Chegou tarde, mas chegou em força, a temporada de incêndios. Como sempre, nesta altura, há especialistas em incêndios nos sete canais.


Todos têm teorias sobre o que já devia ter sido feito, o que não se fez e o que não deviam ter desfeito. Chegando o fresco Setembro, já nunca mais ninguém pensa nisto. Depois, passam uns meses e vêm os especialistas nas cheias em Albufeira e Santarém, e o ano termina com a falta de limpa-neves na serra da Estrela (que tem a única estância de esqui do mundo que, quando neva, fecha). Já todos sabemos que, depois, fica tudo na mesma. A única medida para ajudar na prevenção dos incêndios em 2017 era aumentar o tamanho dos baldes das esfregonas, porque acaba sempre por ser o popular com o balde a lutar com o incêndio.

Confesso que pouco percebo do tema. Em criança, peguei fogo a umas dezenas de coisas, mas metade foi sem querer. A partir do momento em que tomei conhecimento que um tipo vai à caça e invade o terreno privado de outro, e está à vontade, mas que se for alguém da câmara limpar o mato, é invasão de propriedade, desisti de perceber do assunto. É demasiado complexo. Diria que os tipos da câmara que vão fazer as limpezas deviam levar mais caçadeiras do que ancinhos.

Pelo que vi, em termos de material, sinto que fazem falta mais “meios aéreos”. É uma pena o arpão não disparar mísseis de água. Fez-me confusão ver que na Madeira aquilo ardia tudo e nem uma avioneta com uma mangueira. E quando vi a notícia: “Marrocos envia aviões para Portugal”, estranhei que não aparecesse o discurso do “cuidado que podem vir extremistas islâmicos misturados com bombeiros”.

Na verdade, Portugal acabou a ser ajudado pelos russos e pelos marroquinos, nossos parceiros na União Europeia. Não sejamos injustos, há uma explicação. A UE justificou a ajuda limitada a Portugal com falta de disponibilidade de meios devido aos incêndios registados em vários Estados-membros, e ao gato do Schäuble, que não queria descer de uma árvore.

Pior do que a prevenção de incêndios, só a cobertura jornalística dos mesmos. O jornalista está convencido de que é melhor jornalista quanto mais perto estiver do fogo. Se estiver com dificuldades em respirar, melhor ainda. Mas não ajuda no combate, isso, nem pensar. Entrevista um senhor que está a lutar pela vida, com um ramo contra uma labareda, mas não intervém. Limita-se a perguntar – vocês correm o risco de ficar sem nada? – Sim, se o senhor não se chegar para o lado ou não for buscar um balde.
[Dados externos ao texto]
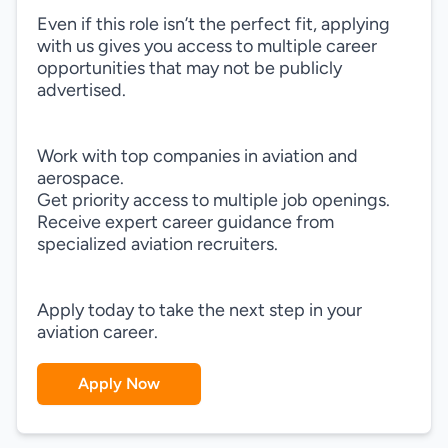
Even if this role isn’t the perfect fit, applying
with us gives you access to multiple career
opportunities that may not be publicly
advertised.
Work with top companies in aviation and
aerospace.
Get priority access to multiple job openings.
Receive expert career guidance from
specialized aviation recruiters.
Apply today to take the next step in your
aviation career.
Apply Now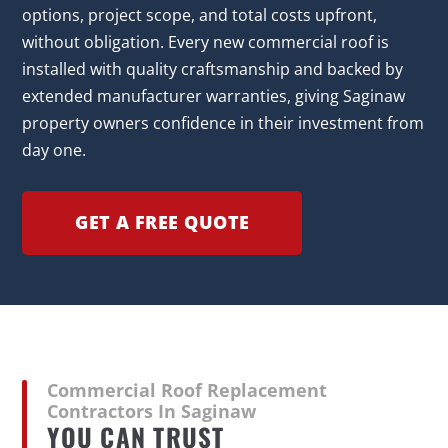
options, project scope, and total costs upfront,
without obligation. Every new commercial roof is
installed with quality craftsmanship and backed by
extended manufacturer warranties, giving Saginaw
property owners confidence in their investment from
day one.
GET A FREE QUOTE
Commercial Roof Replacement
Contractors In Saginaw
YOU CAN TRUST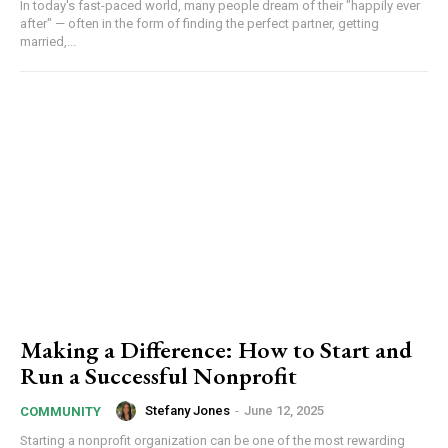
In today's fast-paced world, many people dream of their "happily ever
after" — often in the form of finding the perfect partner, getting
married,...
Making a Difference: How to Start and
Run a Successful Nonprofit
Stefany Jones
-
June 12, 2025
COMMUNITY
Starting a nonprofit organization can be one of the most rewarding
Depois, há os senhores jornalistas que, perante pessoas em choro e desespero, a quem tudo ardeu, perguntam sempre o mesmo: “É uma situação que nunca tinha vivido

– A minha casa ardeu, fiquei sem nada, não sei do meu filho…

– É uma situação que nunca tinha vivido?

– Não, ainda na semana passada lutei com uma lula gigante.

Evitem. É só estúpido.


TOP 5   – Meios aéreos

1 Situação na Madeira está “perfeitamente controlada”, diz Miguel Albuquerque (antes do incêndio no Funchal) – O presidente do Governo Regional da Madeira ainda é mais optimista do que o Costa.

2 Autarca de Sines de “consciência tranquila” com viagem a convite da Galp – A consciência foi a dormir durante toda a viagem.

3 Holandês vence maratona aquática de 10 km em mar aberto – Eu tinha apostado tudo num pódio da selecção de refugiados

4 Passos Coelho diz, no Pontal, que este Governo está esgotado – Passos parece aquelas séries portuguesas que já ninguém vê mas que, de tempos em tempos, dão de manhã, tipo “Os Andrades”.

5 Bombeiros de Idanha pedem a populares que levem bebidas e bolachas – Bombeiros de Cascais pedem que levem coisas sem glúten.

Comissão fofa

(João Quadros, in Jornal de Negócios, 29 Julho 2016)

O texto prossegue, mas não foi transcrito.